Michelle Wie is going to play in another PGA tour event against the men. Apparently this upsets some people, including Beth Ann Balry who took it upon herself to bash the teenager for swerving out of her lane.

People do this with Wie and I don’t understand it at all. So what she’s never won an LPGA event? So what some girl named Paula Creamer is better than her? So what she gets mashed every time she tees up against the guys? None of that is any of our business. If some PGA event sponsor wants to hook her up with several hundreds of thousands of dollars to play three or four days of golf then why shouldn’t she take it? She never wins when she plays against the women either and they don’t even bother to pay her an appearance fee. So what gives?

Sportswriters in this country have an odd outlook on how athletes should behave. Athletes should do what’s best for their sport and for their game and for their fans. Why should they do that exactly? I work in television news. If I happen to be pumping gas outside a station and someone runs in and robs it, should I grab my cellphone camera and make sure my station gets the first video of the robbery? That would be the best thing for my network, for my viewers. If I chose instead to call 9-1-1 and chill across the street drinking a milkshake at Chik-fil-a while watching what goes down, should I be called out in the journalism press? Why should I be required to do anything other than what I feel is best for me and my family?
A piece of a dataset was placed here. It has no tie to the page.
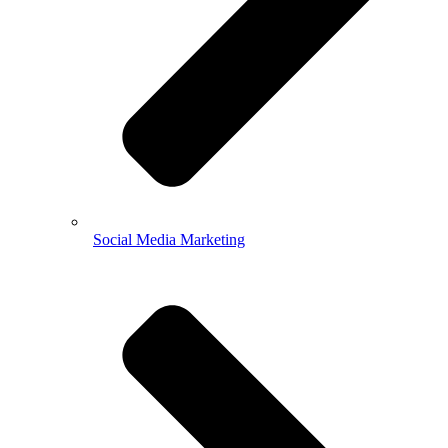
Social Media Marketing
Why should Michelle Wie?

Maybe she’s not out to build the LPGA into something that rivals the NBA or NFL. Maybe she couldn’t care less about breaking whatever career records currently stand in the LPGA. Maybe she just likes playing golf, happens to be pretty good at it, and can make a bajillion dollars without ever winning because she also happens to be a 6-foot-tall cutey. And at the end of the day, what’s wrong with that?

As the New York Times noted in the process of dogging her out, Michelle Wie has made upwards of $30 million playing golf and endorsing products, and not at all in that order. I’m sure she wants to be a really good professional golfer. After all, don’t we all want to be considered good at what we do? But does she have the drive to become the best golfer? Only she knows that. And you know what? It doesn’t matter if she does or doesn’t. We would all like to believe that everyone is driven to be the best, but that just happens not to be true. Some people want to do what it takes to make their money, take it easy, and enjoy their lives. And that’s just as valid as the other outlook. Michelle Wie may be the Anna Kournikova of golf, but Anna Kournikova is living a pretty good life off the proceeds she made being a first-rate cutey and a third-rate professional tennis player.

Why is it always folks who didn’t develop great talents who bash those who did for wasting them? If you’d worked as hard all your life as Michelle Wie to become a great golfer, then you would do it differently. Maybe you would and maybe you wouldn’t. At the end of the day, you didn’t work that hard and she did. So she gets the option of wasting her talent or not. It’s hers to waste. She earned it. Just like she earned those $30 million.